━━━━━ MATERIAL SUPPLIED
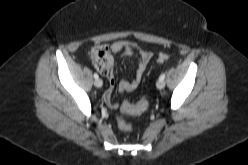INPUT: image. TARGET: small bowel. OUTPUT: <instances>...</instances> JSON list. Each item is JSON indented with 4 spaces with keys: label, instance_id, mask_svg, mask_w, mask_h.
Masks as SVG:
<instances>
[{
    "label": "small bowel",
    "instance_id": "obj_1",
    "mask_svg": "<svg viewBox=\"0 0 248 165\" xmlns=\"http://www.w3.org/2000/svg\"><path fill=\"white\" fill-rule=\"evenodd\" d=\"M111 50L115 54L130 52L138 58V67L134 78L131 81H121L117 84L112 68L103 72L108 81V86L105 91L106 99L110 100L113 90L117 86L119 92H130L138 87L141 79L147 69V66L152 59V52L141 48L139 45L128 41H115L111 45Z\"/></svg>",
    "mask_w": 248,
    "mask_h": 165
}]
</instances>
━━━━━━━━━━
• _ACTIVITY_: If an entry above contains a picture, leave that picture out and copy everything else exactly.

• _ANSWER TO THE PROBLEM_:
INPUT: image. TARGET: small bowel. OUTPUT: <instances>...</instances> JSON list. Each item is JSON indented with 4 spaces with keys: label, instance_id, mask_svg, mask_w, mask_h.
Masks as SVG:
<instances>
[{
    "label": "small bowel",
    "instance_id": "obj_1",
    "mask_svg": "<svg viewBox=\"0 0 248 165\" xmlns=\"http://www.w3.org/2000/svg\"><path fill=\"white\" fill-rule=\"evenodd\" d=\"M111 50L115 54L130 52L138 58V67L134 78L131 81H121L117 84L112 68L103 72L108 81V86L105 91L106 99L110 100L113 90L117 86L119 92H130L138 87L141 79L147 69V66L152 59V52L141 48L139 45L128 41H115L111 45Z\"/></svg>",
    "mask_w": 248,
    "mask_h": 165
}]
</instances>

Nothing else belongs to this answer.